1.5 Advice on reading this article
2 Groups and Fields
2.1 Groups
Definition (Group): A group $G$ is a collection of objects with an operation $\cdot$ satisfying the following rules (axioms): (1) For any two elements $x$ and $y$ in the group $G$ we also have $x\cdot y$ in the group $G$.
(2) There is an element (usually written $1$ or $e$, but sometimes $0$) called the identity in $G$ such that for any $x$ in the group $G$ we have $1\cdot x=x=x\cdot 1$.
(3) For any elements $x$, $y$, $z$ in $G$ we have $(x\cdot y)\cdot z=x\cdot(y\cdot z)$ (so it doesn't matter what order we do the calculations in). This property is called associativity ; it means we can write $x\cdot y\cdot z$ unambiguously (otherwise it would not be clear what we meant by $x\cdot y\cdot z$: would it be $x\cdot(y\cdot z)$ or $(x\cdot
y)\cdot z$?).
(4) Every element $x$ in $G$ has a unique inverse $y$ (sometimes written $-x$ or $x^{-1}$) so that $x\cdot y=y\cdot x=1$. |
For example, the integers $Z$ are a group with the operation of addition (we write this group$(Z,+)$ or sometimes, lazily, just $Z$). We can check thefour axioms: (1) If $n$, $m$ are integers then $n+m$ is an integer, so we're OK here. (2) $n+0=n=0+n$ so $0$ is the identity for the integers. (3) $(n+m)+p=n+m+p=n+(m+p)$ so $+$ is associative. (4) $n+(-n)=0=(-n)+n$ so we have inverses.
However, the integers are not a group with multiplication, because the identity on the integers with multiplication is $1$, and there is no integer $n$ with $2n=1$.
Definition (Cyclic Group): Important finite groups are things like $C_p$ which is the cyclic group of order $p$ . This is the set of elements $1$, $x$, $x^2$, $\ldots$, $x^{p-1}$ with the operation $x^n\cdot x^m=x^{n+m}$ and also the relation that $x^p=1$. So, for example, in $C_5$ we have that $x^2\cdot x^4=x^6=x^5\cdot x=x$. You can tell this is a group because the inverse of $x^n$ is $x^{p-n}$. |
Definition (Symmetric Group): Another important example of a finite group is $S_n$, the symmetric group on $n$ elements . Suppose we rearrange the numbers $1$, $2$, $\ldots$, $n$. For example, we could rearrange $1$, $2$, $3$ to $2$, $3$, $1$. In other words, we take $1$ to $2$, $2$ to $3$ and $3$ to $1$. The collection of all of these rearrangements forms a group.
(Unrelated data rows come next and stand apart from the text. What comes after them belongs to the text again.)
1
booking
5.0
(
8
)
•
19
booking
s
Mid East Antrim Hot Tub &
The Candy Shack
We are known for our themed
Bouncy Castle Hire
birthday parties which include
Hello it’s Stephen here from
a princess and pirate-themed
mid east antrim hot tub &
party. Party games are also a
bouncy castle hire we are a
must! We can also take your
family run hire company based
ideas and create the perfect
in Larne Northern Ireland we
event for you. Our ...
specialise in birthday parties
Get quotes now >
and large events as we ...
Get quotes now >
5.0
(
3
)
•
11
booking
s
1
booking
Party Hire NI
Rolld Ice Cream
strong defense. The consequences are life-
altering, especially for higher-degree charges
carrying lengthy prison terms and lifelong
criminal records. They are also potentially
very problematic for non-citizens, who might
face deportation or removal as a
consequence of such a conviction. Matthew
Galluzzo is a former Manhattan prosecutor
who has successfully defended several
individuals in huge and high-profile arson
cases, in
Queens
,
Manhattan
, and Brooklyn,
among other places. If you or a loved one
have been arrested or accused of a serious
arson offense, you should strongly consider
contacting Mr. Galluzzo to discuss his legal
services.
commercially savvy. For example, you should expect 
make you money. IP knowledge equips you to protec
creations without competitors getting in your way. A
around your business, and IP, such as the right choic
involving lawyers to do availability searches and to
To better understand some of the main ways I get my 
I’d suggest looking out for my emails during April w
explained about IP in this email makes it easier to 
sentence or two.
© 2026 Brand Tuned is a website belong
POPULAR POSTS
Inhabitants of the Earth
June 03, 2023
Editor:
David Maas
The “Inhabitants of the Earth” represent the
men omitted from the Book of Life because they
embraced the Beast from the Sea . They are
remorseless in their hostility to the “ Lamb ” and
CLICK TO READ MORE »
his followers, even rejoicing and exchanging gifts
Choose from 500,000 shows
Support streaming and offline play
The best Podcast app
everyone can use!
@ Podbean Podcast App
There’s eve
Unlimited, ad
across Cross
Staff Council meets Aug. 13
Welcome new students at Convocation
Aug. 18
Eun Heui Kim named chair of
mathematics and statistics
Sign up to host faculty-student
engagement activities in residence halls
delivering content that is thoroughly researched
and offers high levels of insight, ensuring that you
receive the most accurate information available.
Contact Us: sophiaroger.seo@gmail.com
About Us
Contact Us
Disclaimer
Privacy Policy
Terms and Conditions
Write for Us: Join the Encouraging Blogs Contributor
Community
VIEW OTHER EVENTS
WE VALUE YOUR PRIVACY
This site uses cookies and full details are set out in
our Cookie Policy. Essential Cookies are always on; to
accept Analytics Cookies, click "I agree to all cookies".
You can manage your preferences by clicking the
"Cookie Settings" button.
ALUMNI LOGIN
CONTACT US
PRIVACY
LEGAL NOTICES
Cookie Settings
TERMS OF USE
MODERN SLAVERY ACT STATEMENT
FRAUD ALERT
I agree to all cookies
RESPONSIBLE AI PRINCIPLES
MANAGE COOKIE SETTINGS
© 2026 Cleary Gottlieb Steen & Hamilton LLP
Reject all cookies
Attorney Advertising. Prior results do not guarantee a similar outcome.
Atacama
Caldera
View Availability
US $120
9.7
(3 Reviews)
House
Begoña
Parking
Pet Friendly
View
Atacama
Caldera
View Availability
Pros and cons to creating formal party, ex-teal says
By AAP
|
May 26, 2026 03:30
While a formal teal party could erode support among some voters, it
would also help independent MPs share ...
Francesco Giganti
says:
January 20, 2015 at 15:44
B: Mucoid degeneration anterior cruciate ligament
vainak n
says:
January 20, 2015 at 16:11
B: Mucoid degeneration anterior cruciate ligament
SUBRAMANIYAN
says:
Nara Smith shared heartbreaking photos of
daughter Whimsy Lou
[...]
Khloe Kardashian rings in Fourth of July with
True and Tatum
The operation is do the second one, then the first. So, if we write $\sigma$ for the rearrangement $1$, $2$, $3$ goes to $2$, $3$, $1$ and $\tau$ for the rearrangement $1$, $2$, $3$ goes to $3$, $2$, $1$ then the rearrangement $\sigma\cdot\tau$ does the following: it rearranges $1$, $2$, $3$ to $3$, $2$, $1$ (that's $\tau$) then it rearranges this to $1$, $3$, $2$ (because $\sigma$ takes $3$ to $1$, $2$ to $3$ and $1$ to $2$). So the group $S_n$ is the collection of rearrangements of $1$, $2$, $3$, $\ldots$, $n$. Another way of thinking about it, for those who are happy with the ideas of sets and functions, is to define the symmetric group on a set $X$ to be $S_X=\{f:X\rightarrow X | f \textrm{is invertible}\}$ with the operation that for the functions $f$, $g\in S_X$ we have the function $f\cdot g$ defined to be $(f\cdot g)(x)=f(g(x))$. The symmetric group above, $S_n=S_{\{1,2,\ldots,n\}}$, is the symmetric group on a set with $n$ elements. |
At this point, you may want to check you've followed so far. See if you can prove that $S_n$ is a group and that it has $n!$ elements. If you're happy with the idea of sets and functions then you can prove that $S_X$ is a group even if $X$ is an infinite set.
2.2 Fields
Definition (Field): A field $F$ is a bit like a group, but we have two operations, usually written $\cdot$ and $+$. $F$ is a field if $F$ has elements $0$ and $1$ such that $F$ with the operation $+$ is agroup (i.e. $(F,+)$ is a group), the set $F$ without the element $0$ is a group with the operation $\cdot$ (i.e. $(F\setminus\{0\},\cdot)$ is a group) and we have relations like $(x+y)\cdot z=x\cdot z+y\cdot z$ (we say that $\cdot$ is distributive over $+$), $0\cdot x=0=x\cdot 0$, $x\cdot y=y\cdot x$ and $x+y=y+x$ (which isn't always true for a group) and so on. The definition of a field above is quite abstract, all it means is that a field is a set in which you can add, subtract and multiply any elements, and you can divide by any element other than $0$. |
A good example of a field is the real numbers or the rational numbers. (Check the axioms.)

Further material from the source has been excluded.